Here is a example of fixed pre-decision ratio 7 (the simultaneous decision is made every 7 encoder states) and
a wait-3 policy model
```
 fairseq-train ${MUSTC_ROOT}/en-de \
        --config-yaml config_st.yaml --train-subset train_st --valid-subset dev_st \
        --save-dir ${ST_SAVE_DIR} --num-workers 8  \
        --optimizer adam --lr 0.0001 --lr-scheduler inverse_sqrt --clip-norm 10.0 \
        --criterion label_smoothed_cross_entropy \
        --warmup-updates 4000 --max-update 100000 --max-tokens 40000 --seed 2 \
        --load-pretrained-encoder-from ${ASR_SAVE_DIR}/${CHECKPOINT_FILENAME} \
        --task speech_to_text  \
        --arch convtransformer_simul_trans_espnet  \
        --simul-type waitk_fixed_pre_decision  \
        --waitk-lagging 3 \
        --fixed-pre-decision-ratio 7

```
### Monotonic multihead attention with fixed pre-decision module
```
 fairseq-train ${MUSTC_ROOT}/en-de \
        --config-yaml config_st.yaml --train-subset train_st --valid-subset dev_st \
        --save-dir ${ST_SAVE_DIR} --num-workers 8  \
        --optimizer adam --lr 0.0001 --lr-scheduler inverse_sqrt --clip-norm 10.0 \
        --warmup-updates 4000 --max-update 100000 --max-tokens 40000 --seed 2 \
        --load-pretrained-encoder-from ${ASR_SAVE_DIR}/${CHECKPOINT_FILENAME} \
        --task speech_to_text  \
        --criterion latency_augmented_label_smoothed_cross_entropy \
        --latency-weight-avg 0.1 \
        --arch convtransformer_simul_trans_espnet  \
        --simul-type infinite_lookback_fixed_pre_decision  \
        --fixed-pre-decision-ratio 7
```
## Inference & Evaluation
[SimulEval](https://github.com/facebookresearch/SimulEval) is used for evaluation.
The source file is a list of paths of audio files,
while target file is the corresponding translations.
```
pip install simuleval

simuleval \
    --agent examples/speech_to_text/simultaneous_translation/agents/fairseq_simul_st_agent.py
    --src-file ${SRC_LIST_OF_AUDIO}
    --tgt-file ${TGT_FILE}
    --data-bin ${MUSTC_ROOT}/en-de \
    --model-path ${ST_SAVE_DIR}/${CHECKPOINT_FILENAME} \
    --tgt-splitter-type SentencePieceModel \
    --tgt-splitter-path ${MUSTC_ROOT}/en-de/spm.model \
    --scores
```

A pretrained checkpoint can be downloaded from [here](https://dl.fbaipublicfiles.com/simultaneous_translation/convtransformer_wait5_pre7), which is a wait-5 model with a pre-decision of 280 ms.

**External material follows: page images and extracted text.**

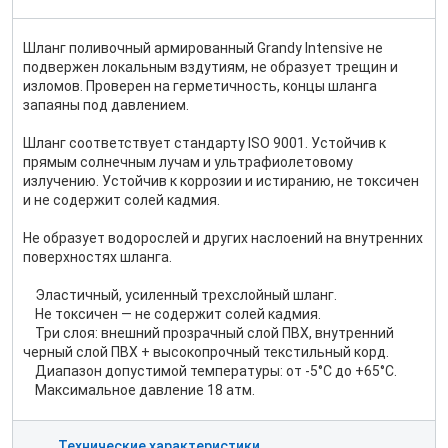
Шланг поливочный армированный Grandy Intensive не
подвержен локальным вздутиям, не образует трещин и
изломов. Проверен на герметичность, концы шланга
запаяны под давлением.
Шланг соответствует стандарту ISO 9001. Устойчив к
прямым солнечным лучам и ультрафиолетовому
излучению. Устойчив к коррозии и истиранию, не токсичен
и не содержит солей кадмия.
Не образует водорослей и других наслоений на внутренних
поверхностях шланга.
Эластичный, усиленный трехслойный шланг.
Не токсичен — не содержит солей кадмия.
Три слоя: внешний прозрачный слой ПВХ, внутренний
черный слой ПВХ + высокопрочный текстильный корд.
Диапазон допустимой температуры: от -5°С до +65°С.
Максимальное давление 18 атм.
Технические характеристики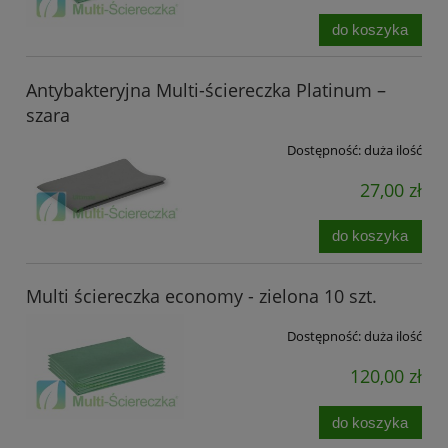
do koszyka
Antybakteryjna Multi-ściereczka Platinum –
szara
Dostępność:
duża ilość
27,00 zł
do koszyka
Multi ściereczka economy - zielona 10 szt.
Dostępność:
duża ilość
120,00 zł
do koszyka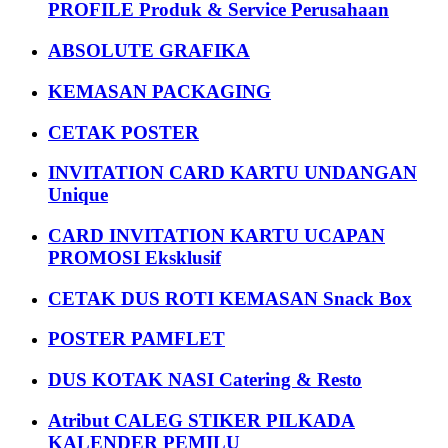
PROFILE Produk & Service Perusahaan
ABSOLUTE GRAFIKA
KEMASAN PACKAGING
CETAK POSTER
INVITATION CARD KARTU UNDANGAN
Unique
CARD INVITATION KARTU UCAPAN
PROMOSI Eksklusif
CETAK DUS ROTI KEMASAN Snack Box
POSTER PAMFLET
DUS KOTAK NASI Catering & Resto
Atribut CALEG STIKER PILKADA
KALENDER PEMILU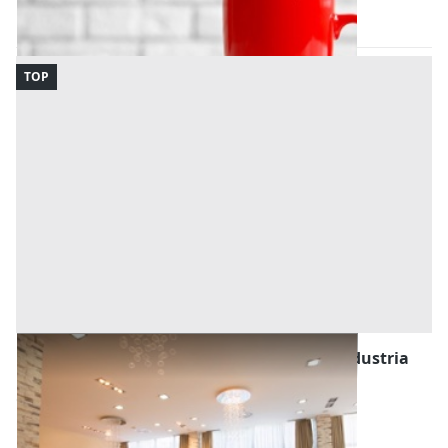
Codice asta:
5451522c
09/09/2026
TOP
Commercio al Dettaglio, Ristorazione e Industria
Alberghiera all'asta a Pantelleria
Offerta minima
500 €
Pantelleria
(Trapani)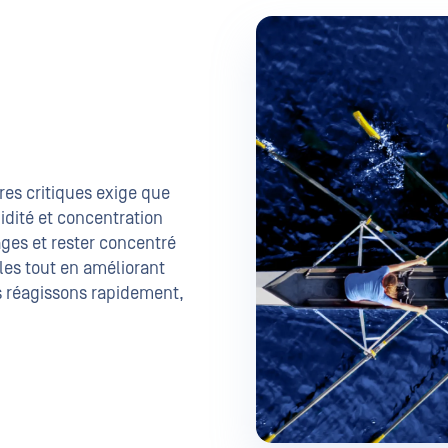
res critiques exige que
idité et concentration
ages et rester concentré
les tout en améliorant
us réagissons rapidement,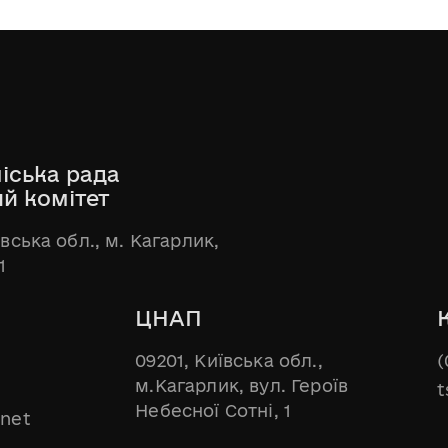
іська рада
ий комітет
ївська обл., м. Кагарлик,
1
ЦНАП
09201, Київська обл.,
(
м.Кагарлик, вул. Героїв
t
Небесної Сотні, 1
.net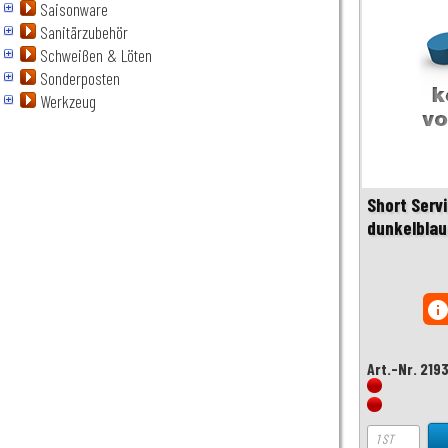
Saisonware
Sanitärzubehör
Schweißen & Löten
Sonderposten
Werkzeug
Short Serv
dunkelblau
inf
Art.-Nr. 219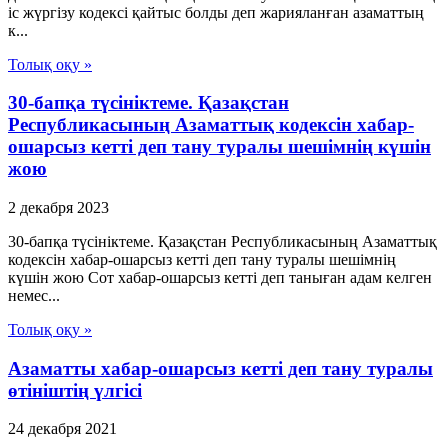
іс жүргізу кодексі қайтыс болды деп жарияланған азаматтың
к...
Толық оқу »
30-бапқа түсініктеме. Қазақстан
Республикасының Азаматтық кодексін хабар-
ошарсыз кетті деп тану туралы шешімнің күшін
жою
2 декабря 2023
30-бапқа түсініктеме. Қазақстан Республикасының Азаматтық
кодексін хабар-ошарсыз кетті деп тану туралы шешімнің
күшін жою Сот хабар-ошарсыз кетті деп таныған адам келген
немес...
Толық оқу »
Азаматты хабар-ошарсыз кетті деп тану туралы
өтініштің үлгісі
24 декабря 2021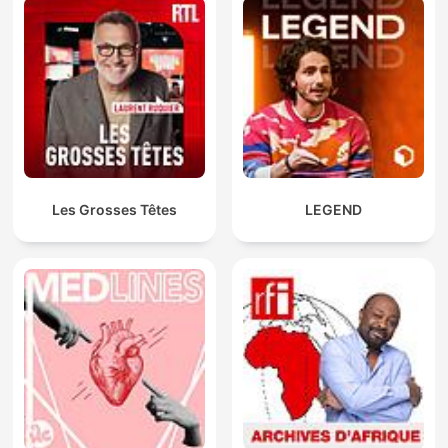
Les Grosses Têtes
LEGEND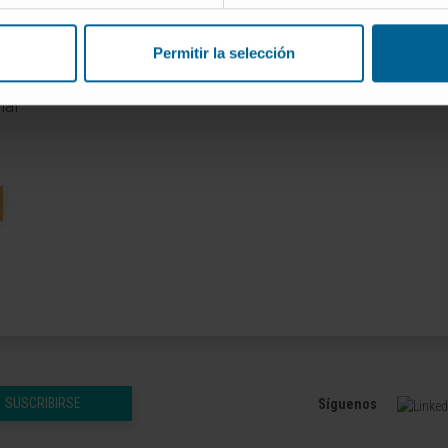
00092
Permitir la selección
024
nal
SUSCRIBIRSE
Síguenos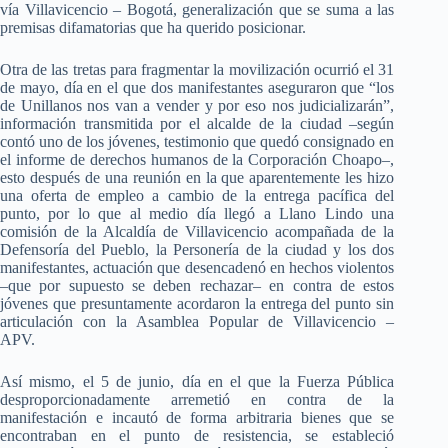
vía Villavicencio – Bogotá, generalización que se suma a las
premisas difamatorias que ha querido posicionar.
Otra de las tretas para fragmentar la movilización ocurrió el 31
de mayo, día en el que dos manifestantes aseguraron que “los
de Unillanos nos van a vender y por eso nos judicializarán”,
información transmitida por el alcalde de la ciudad –según
contó uno de los jóvenes, testimonio que quedó consignado en
el informe de derechos humanos de la Corporación Choapo–,
esto después de una reunión en la que aparentemente les hizo
una oferta de empleo a cambio de la entrega pacífica del
punto, por lo que al medio día llegó a Llano Lindo una
comisión de la Alcaldía de Villavicencio acompañada de la
Defensoría del Pueblo, la Personería de la ciudad y los dos
manifestantes, actuación que desencadenó en hechos violentos
–que por supuesto se deben rechazar– en contra de estos
jóvenes que presuntamente acordaron la entrega del punto sin
articulación con la Asamblea Popular de Villavicencio –
APV.
Así mismo, el 5 de junio, día en el que la Fuerza Pública
desproporcionadamente arremetió en contra de la
manifestación e incautó de forma arbitraria bienes que se
encontraban en el punto de resistencia, se estableció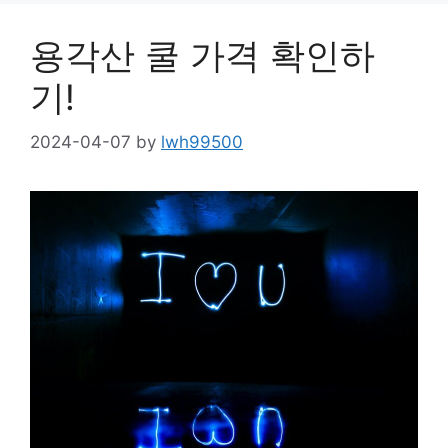
용각산 쿨 가격 확인하
기!
2024-04-07
by
lwh99500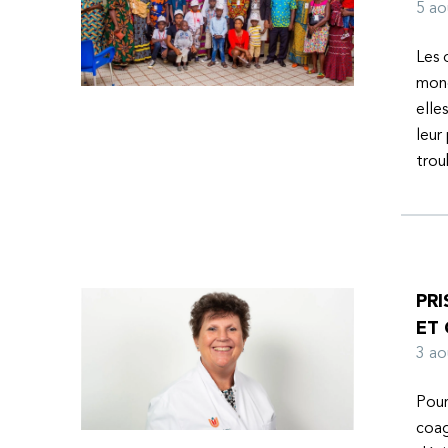
l’espoir d’une vie meilleure.
5 a
Les 
mond
elle
leur
tro
PRI
ET
3 a
Pour
coag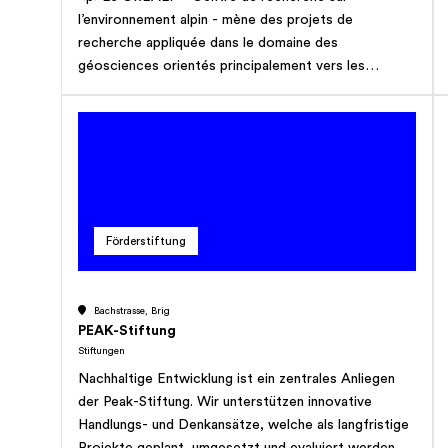
l’environnement alpin - mène des projets de
recherche appliquée dans le domaine des
géosciences orientés principalement vers les
problématiques de surveillance environnementale et
de risques naturels, ainsi que dans la mise en valeur
des ressources naturelles. </p>
Förderstiftung
Bachstrasse, Brig
PEAK-Stiftung
Stiftungen
Nachhaltige Entwicklung ist ein zentrales Anliegen
der Peak-Stiftung. Wir unterstützen innovative
Handlungs- und Denkansätze, welche als langfristige
Projekte geplant, umgesetzt und evaluiert werden –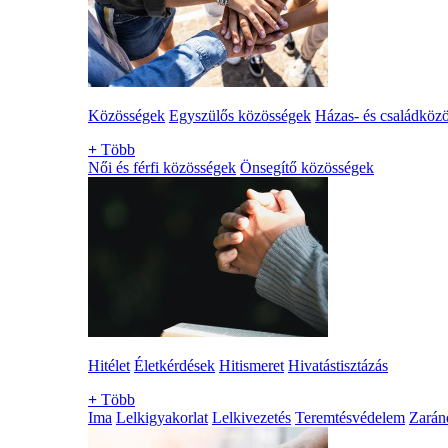
Közösségek
Egyszülős közösségek
Házas- és családköz
+
Több
Női és férfi közösségek
Önsegítő közösségek
Hitélet
Életkérdések
Hitismeret
Hivatástisztázás
+
Több
Ima
Lelkigyakorlat
Lelkivezetés
Teremtésvédelem
Zarán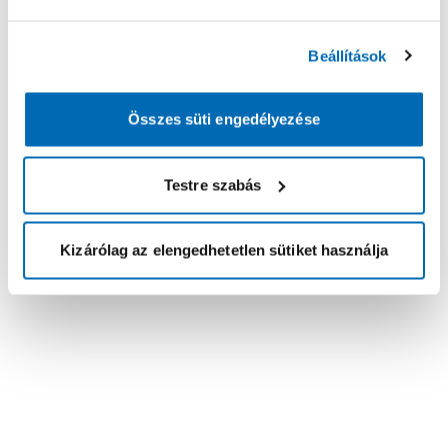
Beállítások
Összes süti engedélyezése
Testre szabás
Kizárólag az elengedhetetlen sütiket használja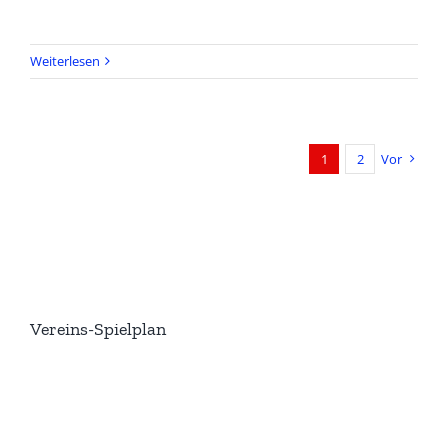
Weiterlesen
1
2
Vor
Vereins-Spielplan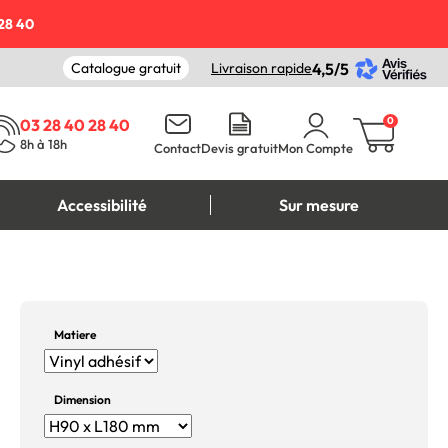
28 40
Catalogue gratuit
Livraison rapide
4,5/5
0
03 28 40 28 40
8h à 18h
Contact
Devis gratuit
Mon Compte
Accessibilité
Sur mesure
Matiere
Dimension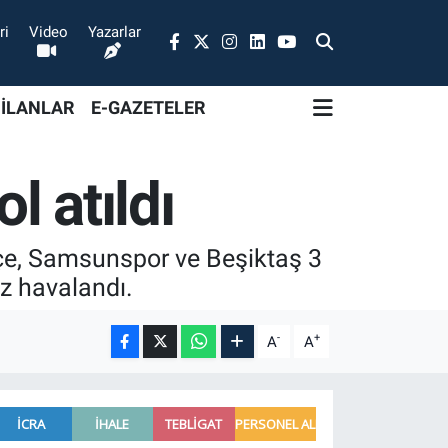
ri
Video
Yazarlar
 İLANLAR
E-GAZETELER
l atıldı
ahçe, Samsunspor ve Beşiktaş 3
z havalandı.
-
+
A
A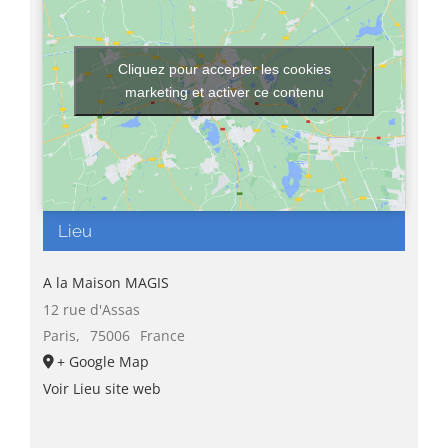
Cliquez pour accepter les cookies
marketing et activer ce contenu
Lieu
A la Maison MAGIS
12 rue d'Assas
Paris
,
75006
France
+ Google Map
Voir Lieu site web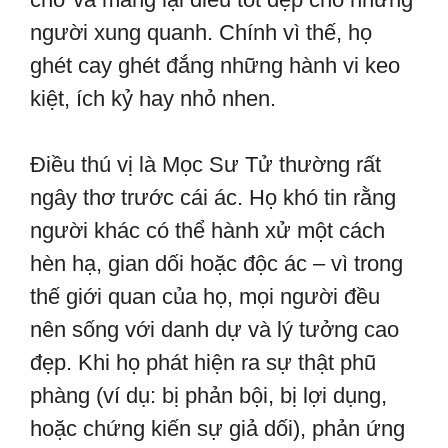
người xung quanh. Chính vì thế, họ
ghét cay ghét đắng những hành vi keo
kiệt, ích kỷ hay nhỏ nhen.
Điều thú vị là Mọc Sư Tử thường rất
ngây thơ trước cái ác. Họ khó tin rằng
người khác có thể hành xử một cách
hèn hạ, gian dối hoặc độc ác – vì trong
thế giới quan của họ, mọi người đều
nên sống với danh dự và lý tưởng cao
đẹp. Khi họ phát hiện ra sự thật phũ
phàng (ví dụ: bị phản bội, bị lợi dụng,
hoặc chứng kiến sự giả dối), phản ứng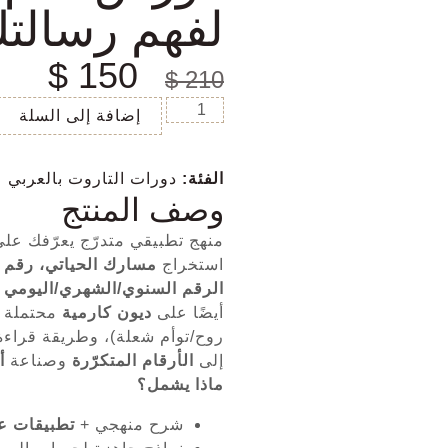
لفهم رسالتك
$
150
$
210
إضافة إلى السلة
الفئة:
دورات التاروت بالعربي
وصف المنتج
منهج تطبيقي متدرّج يعرّفك عل
استخراج
مسارك الحياتي، رقم 
الرقم السنوي/الشهري/اليومي
و
أيضًا على
ديون كارمية
محتملة و
روح/توأم شعلة)، وطريقة قراء
إلى
الأرقام المتكرّرة
وصناعة
أ
ماذا يشمل؟
شرح منهجي +
تطبيقات ع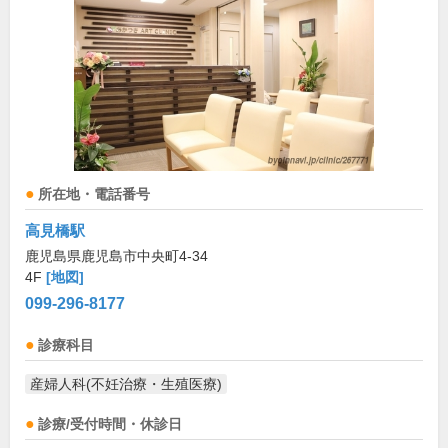
所在地・電話番号
高見橋駅
鹿児島県鹿児島市中央町4-34
4F
[地図]
099-296-8177
診療科目
産婦人科(不妊治療・生殖医療)
診療/受付時間・休診日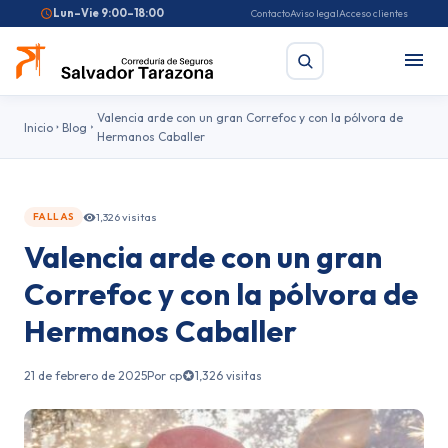
Lun–Vie 9:00–18:00
Contacto
Aviso legal
Acceso clientes
Valencia arde con un gran Correfoc y con la pólvora de
Inicio
Blog
Hermanos Caballer
Buscar
1,326 visitas
FALLAS
Búsquedas frecuentes:
Seguro de coche
Seguro de hogar
Valencia arde con un gran
Seguro de salud
Pirotecnia
Feriantes
Fallas
Correfoc y con la pólvora de
Hermanos Caballer
21 de febrero de 2025
Por cp
1,326 visitas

The databin (containing dictionary, gcmvn file and sentencepiece model) can be found [here](https://dl.fbaipublicfiles.com/simultaneous_translation/must_c_v1.0_en_de_databin).

The quality is measured by detokenized BLEU. So make sure that the predicted words sent to the server are detokenized.

The latency metrics are
* Average Proportion
* Average Lagging
* Differentiable Average Lagging
Again they will also be evaluated on detokenized text.